На другой стороне, в более узкой витрине, громоздились большие клубки зеленой шерсти, черные пуговицы, нашитые на белый картон, коробки всевозможных цветов и размеров... образцы вышивок, мотки лент, целые горы каких-то выцветших, тусклых предметов, покоившихся здесь по крайней мере пять-шесть лет...»
В унисон с мрачным содержанием романа в описаниях преобладают тусклые, мутные тона: серый, коричневый, цвет ржавчины, желтоватый. Но над всем довлеет отвратительный грязно-зеленый цвет, составляющий основной цветовой колорит произведения. Стекла лавок пассажа бросают на товары «странный зеленоватый отблеск», панель у лавки г-жи Ракен, насквозь пропитанная сыростью, была «бутылочно-зелеиого цвета». Этот цвет гнили и разложения окрашивает и «позеленевшую грудь» Камилла, лежащего в морге.

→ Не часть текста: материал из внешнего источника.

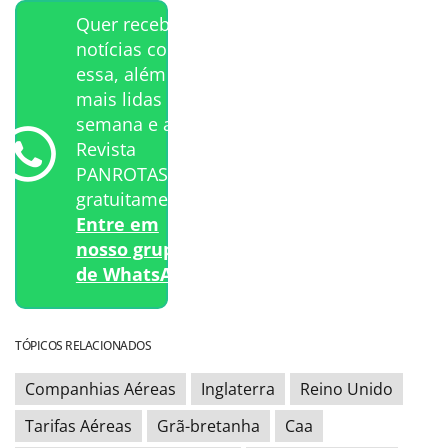
Quer receber
notícias como
essa, além das
mais lidas da
semana e a
Revista
PANROTAS
gratuitamente?
Entre em
nosso grupo
de WhatsApp.
TÓPICOS RELACIONADOS
Companhias Aéreas
Inglaterra
Reino Unido
Tarifas Aéreas
Grã-bretanha
Caa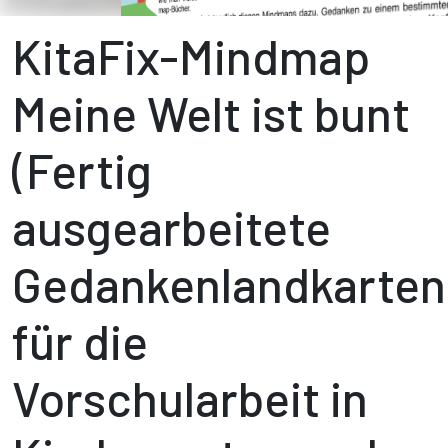
KitaFix-Mindmap
Meine Welt ist bunt
(Fertig
ausgearbeitete
Gedankenlandkarten
für die
Vorschularbeit in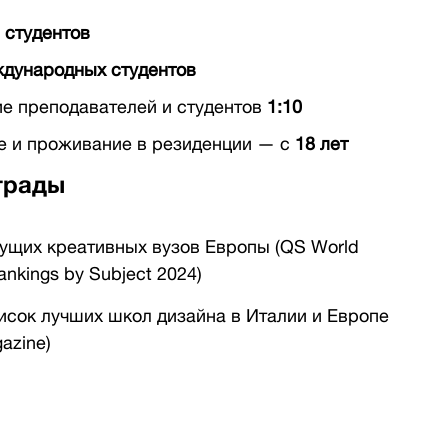
 студентов
дународных студентов
е преподавателей и студентов
1:10
е и проживание в резиденции — с
18 лет
грады
дущих креативных вузов Европы (QS World
Rankings by Subject 2024)
писок лучших школ дизайна в Италии и Европе
azine)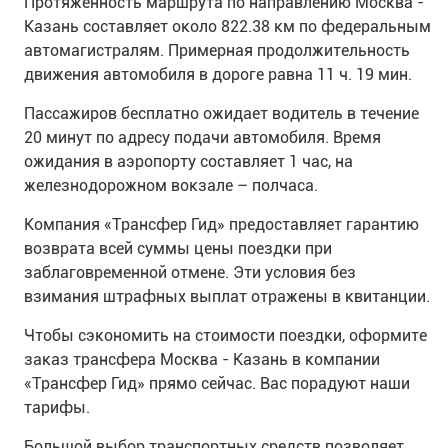
Протяженность маршрута по направлению Москва -
Казань составляет около 822.38 км по федеральным
автомагистралям. Примерная продолжительность
движения автомобиля в дороге равна 11 ч. 19 мин.
Пассажиров бесплатно ожидает водитель в течение
20 минут по адресу подачи автомобиля. Время
ожидания в аэропорту составляет 1 час, на
железнодорожном вокзале – полчаса.
Компания «Трансфер Гид» предоставляет гарантию
возврата всей суммы цены поездки при
заблаговременной отмене. Эти условия без
взимания штрафных выплат отражены в квитанции.
Чтобы сэкономить на стоимости поездки, оформите
заказ трансфера Москва - Казань в компании
«Трансфер Гид» прямо сейчас. Вас порадуют наши
тарифы.
Большой выбор транспортных средств позволяет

Более разнообразными красками выделяется вольный пейзаж Сены и островов в день убийства Камилла, сделанный в манере импрессионистического пленэра. «Вода и небо, казалось, были скроены из одной и той же беловатой ткани», «от деревьев падали большие тени, и вода у берегов была совсем черной». «На середине реки тянулись широкие бледно-серебряные полосы», «опавшие листья лежали на земле красноватым покровом, ветви образовали над гуляющими» медно-багряный свод». Эти краски, а также чувственное восприятие пейзажа персонажами подчеркивают возбужденое состояние Лорана, готовящего убийство. «Тяжелый, накаленный воздух обжигал лица», лучи солнца жгли шею Лорана, но он не замечал этого и «временами бросал плотоядный взгляд на колыщущиеся бедра любовницы». «Терпкий запах земли и легкое благоухание, веявшее от молодой женщины, пронизывали его насквозь, воспламеняя кровь, взвинчивая нервы»
С импрессионистической манерой пейзажа, интерьера и натюрморта, уже вызывающей сравнение с лучшими страницами «Ругон-Маккаров», с чувственным характером описаний соединяется и то одухотворение вещи, которое в дальнейшем станет одним из постоянных приемов писателя-натуралиста.
После убийства Камилла и болезни обеих женщин «пожелтевшая от пыли выставка точно носила траур; все было запущено в грязных витринах», «лавка казалась еще более темной и сырой»,— все это соответствовало лицу Терезы «землистому, бледному, ужасающе неподвижному».
Иногда пейзаж и интерьер, наоборот, резко контрастируют с настроениями персонажей, своеобразно их подчеркивая. Лоран после ухода Терезы из его комнаты, обдумывая убийство, «искал у звезд, у синего квадрата неба совета относительно убийства, плана для преступления». Белизна, свежесть, невинное кокетство комнаты новобрачных представляют разительный и удачный контраст с безумием страха и отвращения, овладевшего ими.